There you go! It does mean drilling holes in the tripod, but it will make it a vastly more rigid by preventing the bottom parts of the legs flapping about. Naturally you have to make sure you have all the other screws done up securely (not over tightened!) Also, keep the tripod as low as you can, it will be much more rigid, the extension shown in the photos is about right.

If you can get an EQ5 tripod, then the EQ3 mount should drop straight on:

Dual mount on EQ3 Mount and EQ5 tripod

 

All those gears are my home-made RA drive, the thing that makes the scope follow the stars around the sky -you will need to buy one of these if you don't have a goto version of the EQ3 mount. A single axis motor for EQ3 will set you back about £70. I also recommend a polarscope to simplify and speed up polar alignment, about £33 but this is not essential as you can 'drift align'.

Ok, now you are thinking this is up to £200 of extra kit! Why not buy a fully-loaded HEQ5?

Good point - If you are buying new from scratch, get the best mount and tripod you can afford, but if you are skint or like me you start off with a second hand scope that comes with an EQ3-2 mount and tripod attached, this is a way to get started for less.

So, if you already have an EQ3 tripod and mount you only need the studding and motor to get started. If you have an EQ3 pro-synscan goto scope - in which case you just need to stiffen or replace the tripod.

But I've made a bold claim - that the EQ3 mount is up to deep-space astrophotography. Well all the astrophotos on this website to date were taken with my NEQ3 mount (just one flavour of EQ3). The mount has not been modified internally or even disassembled and regreased, all I have done is put teflon grease on the wormwheels and take a reasonable amount of care to get a good balance between backlash and freedom of movement of the RA and DEC adjustments. I should say that 'good balance' is more in favour of free movement than backlash as you can balance the mount 'east side heavy' to eliminate the effects of backlash in RA.

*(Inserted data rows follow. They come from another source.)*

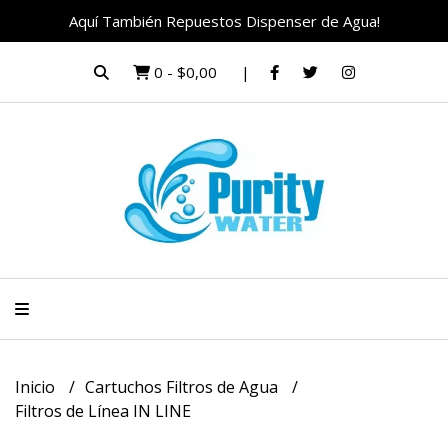
Aquí También Repuestos Dispenser de Agua!
0
-
$0,00
Inicio
Cartuchos Filtros de Agua
Filtros de Línea IN LINE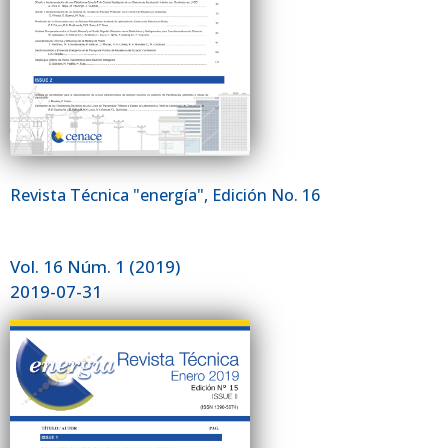
Revista Técnica "energía", Edición No. 16
Vol. 16 Núm. 1 (2019)
2019-07-31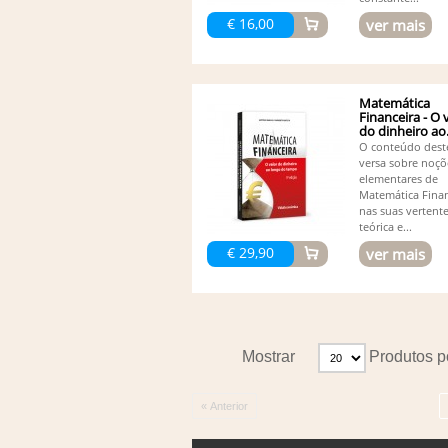
€ 16,00
ver mais
Matemática
Financeira - O 
do dinheiro ao.
O conteúdo deste
versa sobre noçõ
elementares de
Matemática Finan
nas suas vertent
teórica e...
€ 29,90
ver mais
Mostrar
Produtos p
« Anterior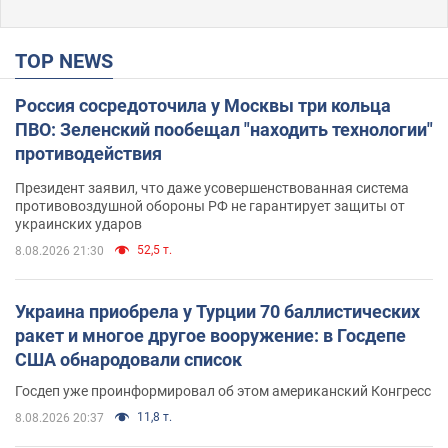
TOP NEWS
Россия сосредоточила у Москвы три кольца
ПВО: Зеленский пообещал "находить технологии"
противодействия
Президент заявил, что даже усовершенствованная система
противовоздушной обороны РФ не гарантирует защиты от
украинских ударов
52,5 т.
8.08.2026 21:30
Украина приобрела у Турции 70 баллистических
ракет и многое другое вооружение: в Госдепе
США обнародовали список
Госдеп уже проинформировал об этом американский Конгресс
11,8 т.
8.08.2026 20:37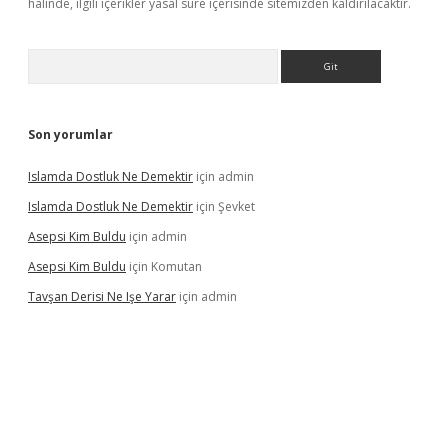
halinde, ilgili içerikler yasal süre içerisinde sitemizden kaldırılacaktır.
Arama
Son yorumlar
Islamda Dostluk Ne Demektir
için
admin
Islamda Dostluk Ne Demektir
için
Şevket
Asepsi Kim Buldu
için
admin
Asepsi Kim Buldu
için
Komutan
Tavşan Derisi Ne Işe Yarar
için
admin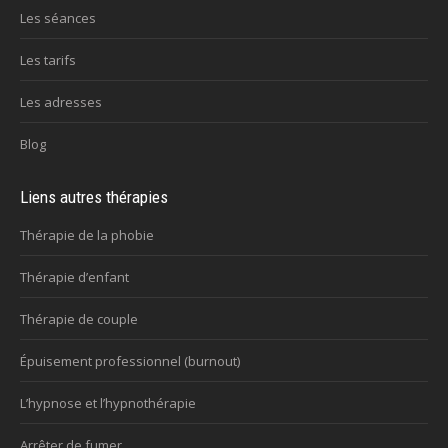
Les séances
Les tarifs
Les adresses
Blog
Liens autres thérapies
Thérapie de la phobie
Thérapie d’enfant
Thérapie de couple
Épuisement professionnel (burnout)
L’hypnose et l’hypnothérapie
Arrêter de fumer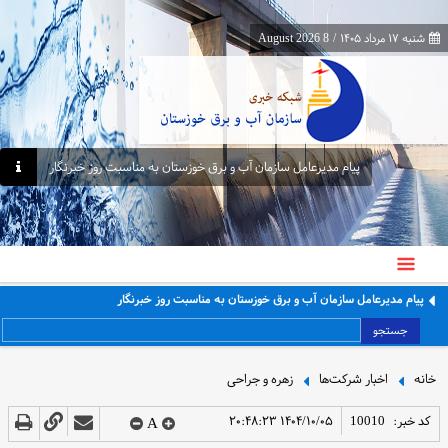
شنبه ۱۷ مرداد ۱۴۰۵
/
8 August 2026
پیام مدیرعامل سازمان آب و برق خوزستان به مناسبت روز خبرنگار
پیام مدیرعامل سازمان آب و برق خوزستان به مناسبت روز خبرنگار
جستجو
خانه
اخبار شرکت‌ها
زهره و جراحی
کد خبر:
10010
۱۴۰۴/۱۰/۰۵ ۲۰:۴۸:۲۳
A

Here's an image of the North America Nebula taken using a 130P-DS reflector with coma corrector on the EQ3 mount. This is a stack of the best 90% of 60 one-minute long exposures:

North America and Pelican

 

Finally, many people will say the EQ3 is only up to imaging using camera lenses as telescopes are too heavy for it. The 150PL reflector weighs about three times as much as the 130P-DS and has over twice the focal length, making it it far more pernickity about the quality of tracking. This image is from the 53 best of 60 one-minute exposures. I'll leave it to you to decide if whether or not you can photograph deep space objects with an EQ3 mount.